Before we begin today’s business, it is with a heavy heart and deep sadness that I note the passing of our colleague, Elijah Cummings. His death is a loss to our institution and to our country. Chairman Cummings believed in the work of Congress on behalf all Americans. A proud, life-long resident of Baltimore, he looked beyond his hometown to best serve the American people through his leadership on the Committee of Oversight and Reform. He forged strong bipartisan relationships despite leading a committee that could easily be pulled into partisan rancor. As we carry out our duties in Congress, I hope each of us carry on his deep belief in the strength of the government comes from doing what is right for our country, today and in the future. I would ask for a moment of silence to reflect on the remarkable legacy of our beloved colleague.
And with that, we will proceed with the business that is before us today. I’d like to thank our witnesses and guests for joining us for today’s hearing on, “Investing in the U.S. Health System by Lowering Drug Prices, Reducing Out-of-Pocket Costs, and Improving Medicare Benefits." Today, we will continue our committee’s work of addressing the precipitous rise in prescription drug costs that continues to burden families across the country. In the last election, Americans made it clear that they want - and need - to see real action in Washington that will put patients first and bring down the price of prescription drugs.
Americans have been demanding action on rising prescription drug prices for years. But I remind my colleagues that for the last seven years we took almost 70 votes to repeal the Affordable Care Act. All the while we saw the price of lifesaving drugs sky-rocket.
For example, the price of Advair Diskus, a popular inhaler, rose by 136 percent from 2013 to 2017. The price of Humira saw a 100 percent increase over six years. And the price of insulin increased by 197 percent from 2002 to 2013.
As a recent Ways and Committee report details, our nation spends nearly four times more than other similar countries spend on the same prescription drugs. This is outrageous. Not only is this an unfair deal for the American people, many Americans simply cannot afford to pay these exorbitant prices for prescription drugs.
The notion that American consumers should be getting a fair deal at the pharmacy - one that allows them to afford lifesaving medicines - isn’t a radical partisan idea. In fact, this is something I believe President Trump and I may even agree on. He too has questioned why other nations should pay less, stating that, “for years and years other nations paid less for drugs than we do."

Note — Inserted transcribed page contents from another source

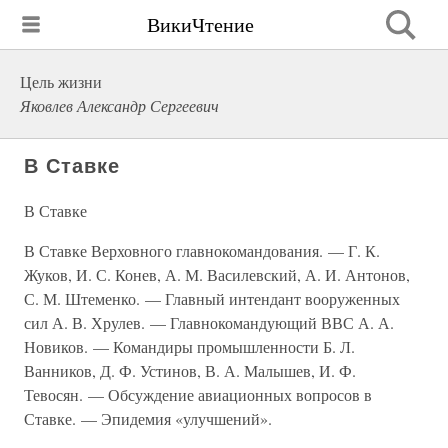
ВикиЧтение
Цель жизни
Яковлев Александр Сергеевич
В Ставке
В Ставке
В Ставке Верховного главнокомандования. — Г. К.
Жуков, И. С. Конев, А. М. Василевский, А. И. Антонов,
С. М. Штеменко. — Главный интендант вооруженных
сил А. В. Хрулев. — Главнокомандующий ВВС А. А.
Новиков. — Командиры промышленности Б. Л.
Ванников, Д. Ф. Устинов, В. А. Малышев, И. Ф.
Тевосян. — Обсуждение авиационных вопросов в
Ставке. — Эпидемия «улучшений».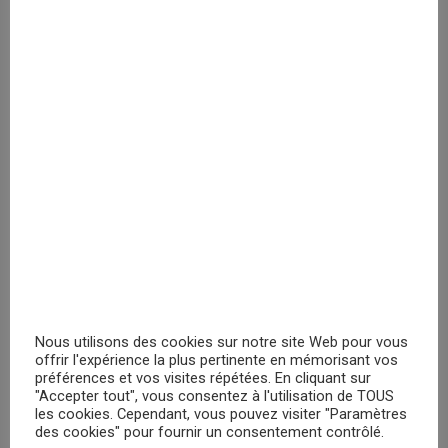
PRIX MASQUÉ
Marvel Pack 3 paires Chaussettes
Veuillez vous
enregistrer
PRIX MASQUÉ
RECHERCHER
Nous utilisons des cookies sur notre site Web pour vous
offrir l'expérience la plus pertinente en mémorisant vos
préférences et vos visites répétées. En cliquant sur
"Accepter tout", vous consentez à l'utilisation de TOUS
les cookies. Cependant, vous pouvez visiter "Paramètres
des cookies" pour fournir un consentement contrôlé.
PROMOTIONS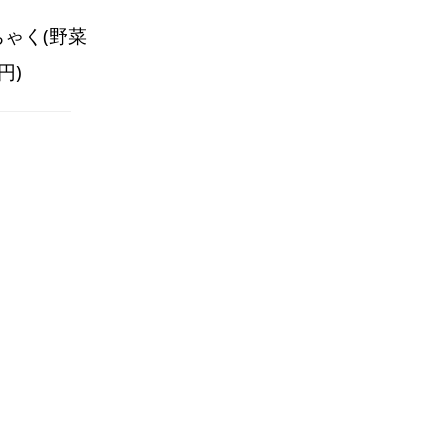
ゃく(野菜
円)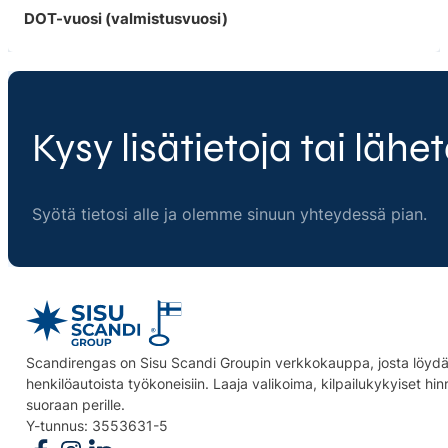
DOT-vuosi (valmistusvuosi)
Kysy lisätietoja tai lähet
Syötä tietosi alle ja olemme sinuun yhteydessä pian.
Scandirengas on Sisu Scandi Groupin verkkokauppa, josta löydät
henkilöautoista työkoneisiin. Laaja valikoima, kilpailukykyiset hi
suoraan perille.
Y-tunnus: 3553631-5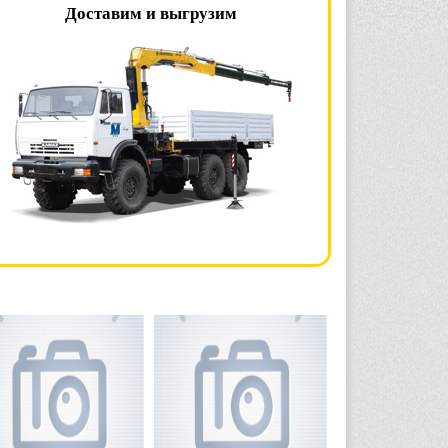
Доставим и выгрузим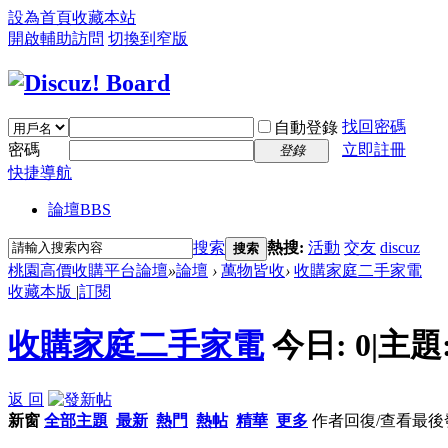
設為首頁
收藏本站
開啟輔助訪問
切換到窄版
找回密碼
自動登錄
密碼
立即註冊
登錄
快捷導航
論壇
BBS
搜索
熱搜:
活動
交友
discuz
搜索
桃園高價收購平台論壇
»
論壇
›
萬物皆收
›
收購家庭二手家電
收藏本版
|
訂閱
收購家庭二手家電
今日:
0
|
主題
返 回
新窗
全部主題
最新
熱門
熱帖
精華
更多
作者
回復/查看
最後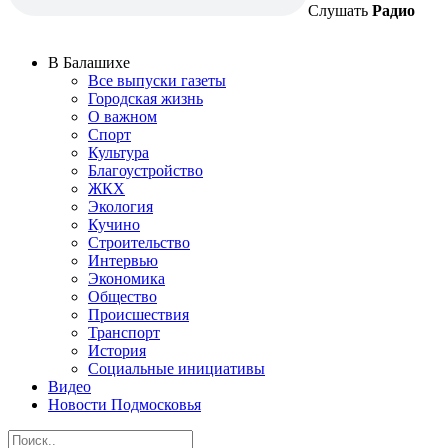
Слушать
Радио
В Балашихе
Все выпуски газеты
Городская жизнь
О важном
Спорт
Культура
Благоустройство
ЖКХ
Экология
Кучино
Строительство
Интервью
Экономика
Общество
Происшествия
Транспорт
История
Социальные инициативы
Видео
Новости Подмосковья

As Chairman, one of my highest priorities is addressing these rising prescription drug prices. And as I have said many times, there is no one-size-fits-all answer. This is a complicated issue that needs a thoughtful, comprehensive solution. And the Ways and Means Committee has been putting in the hard work to identify such a solution.
Early this year, we held a hearing to identify the causes of prescription drug price increases, followed by a subcommittee hearing that further examined the issue.
Patients walked us through the hardships they and their families experience due to rising prescription drug costs. Experts described the systemic failure of the market and how consumers continue to pay more and more every year without the benefit of clinically superior innovation.
Following these hearings, the Committee passed the STAR Act, a bipartisan measure designed to provide drug pricing transparency.
And today we will continue our work as we discuss H.R. 3, which will lower drug prices and reduce premiums and out-of-pocket costs, saving hundreds of billions of dollars for American families, businesses, Medicare, and taxpayers.
H.R. 3 is based on the simple notion that the Secretary of Health and Human Services should be allowed to negotiate for better prices on prescription drugs in Medicare. Among other things, the bill also caps Medicare beneficiaries’ out-of-pocket spending on prescription drugs at $2,000.
The changes made by the bill will amount to American families saving $158 billion in lower premiums and out-of-pocket costs. That’s $1,920 for every American family of four.
The non-partisan Congressional Budget Office estimates that the Medicare provisions of Title I alone will reduce Medicare spending by $345 billion over ten years.
And - I really want to highlight this - beneficiaries who decide not to fill prescriptions because of high costs would be more likely to fill prescriptions under H.R. 3. This increase in accessing medicines, CBO notes, reduces spending for other services covered under Medicare, like hospital and physician services. Good news all around.
With these savings, we have an opportunity to make necessary investments in Medicare, like adding coverage for dental, vision, and hearing services, and improving access to low-income programs to help pay for premiums and out-of-pocket costs. And of course, we will increase investments in the innovative research that the National Institutes of Health conducts every day.
I am proud of the world-renowned health care innovation that we have in the United States - particularly in the Commonwealth of Massachusetts. It has opened the doors to treating numerous diseases and has been instrumental to the local and regional economy. However, what is the point of innovation if no one can afford it? With H.R. 3, Americans will be able to afford the innovation that they need to lead healthier lives.
I look forward to hearing from our witnesses. And with that I would like to recognize the Ranking Member Mr. Brady.